Food banks and food pantries were meant to be a stopgap measure, but manufacturing jobs never came back, recession followed, and the “emergency food system” became an industry. In Big Hunger The Unholy Alliance Between Corporate America And Anti-Hunger Groups, author Andrew Fisher argues that many key anti-hunger advocates are missing an essential element of the problem: economic inequality driven by low wages. His research finds that efforts to end hunger, reduce obesity, and reform farm subsidies are compromised by corporate interests.
Join us on October 4th for a discussion with Andy about his research and findings, and hear a response from a panel of emergency food practitioners and academics.

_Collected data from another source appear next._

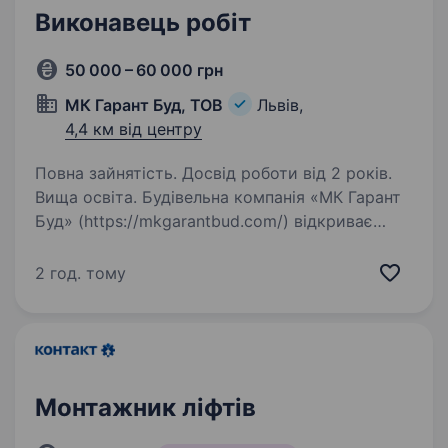
Виконавець робіт
50 000 – 60 000 грн
МК Гарант Буд, ТОВ
Львів,
4,4 км від центру
Повна зайнятість. Досвід роботи від 2 років.
Вища освіта. Будівельна компанія «МК Гарант
Буд» (https://mkgarantbud.com/) відкриває
вакансію виконавця робіт (монолітно-
каркасне будівництво). Вимоги: знання офісних
2 год. тому
програм, Auto Cad Обов’язки: ведення робіт
на об'єкті…
Монтажник ліфтів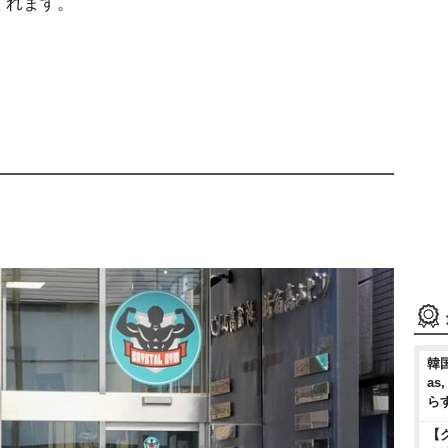
くれます。
）
韓国
as
ら
【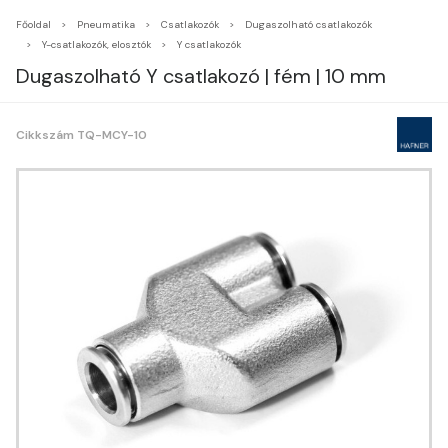
Főoldal
Pneumatika
Csatlakozók
Dugaszolható csatlakozók
Y-csatlakozók, elosztók
Y csatlakozók
Dugaszolható Y csatlakozó | fém | 10 mm
Cikkszám TQ-MCY-10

Confirmed discussants (check back later for an updated list):
- Dr. Melony Samuels, Executive Director, Bed Stuy Campaign Against Hunger
- Lori Silverbush, Director, A Place at the Table
Funders are encouraged to bring anti-hunger grantees to learn with us
Co-sponsored by WhyHunger, CFF, and Philanthropy New York
More about Big Hunger
In Big Hunger, Andrew Fisher takes a critical look at the business of hunger and offers a new vision for the anti-hunger movement. From one perspective, anti-hunger leaders have been extraordinarily effective. Food charity is embedded in American civil society, and federal food programs have remained intact while other anti-poverty programs have been eliminated or slashed. But anti-hunger advocates are missing an essential element of the problem: economic inequality driven by low wages. Reliant on corporate donations of food and money, anti-hunger organizations have failed to hold business accountable for offshoring jobs, cutting benefits, exploiting workers and rural communities, and resisting wage increases. They have become part of a “hunger industrial complex” that seems as self-perpetuating as the more famous military-industrial complex. Fisher lays out a vision that encompasses a broader definition of hunger characterized by a focus on public health, economic justice, and economic democracy. He points to the work of numerous grassroots organizations that are leading the way in these fields as models for the rest of the anti-hunger sector. It is only through approaches like these that we can hope to end hunger, not just manage it.
In 1994, Andy Fisher co-founded and led the Community Food Security Coalition (CFSC), a first of its kind national alliance of hundreds of groups working on urban food access and local food. Fisher led CFSC as Executive Director for 17 years, creating and gaining momentum for the concept of community food security while building the food movement as a whole. He successfully led advocacy efforts and passage of crucial federal nutrition legislation to address food security, including the establishment of the Community Food Projects and Farm to School grants. Fisher is an expert on a variety of food system topics and tactics, including food policy councils, community food assessments, healthy corner stores, coalition building, and farm to cafeteria programs. Fisher is an activist, NGO consultant, and an adjunct teacher at Portland State University in Oregon. His book, Big Hunger, is the launch for a new vision for how to untangle corporate interests from food banks and the anti-hunger movement.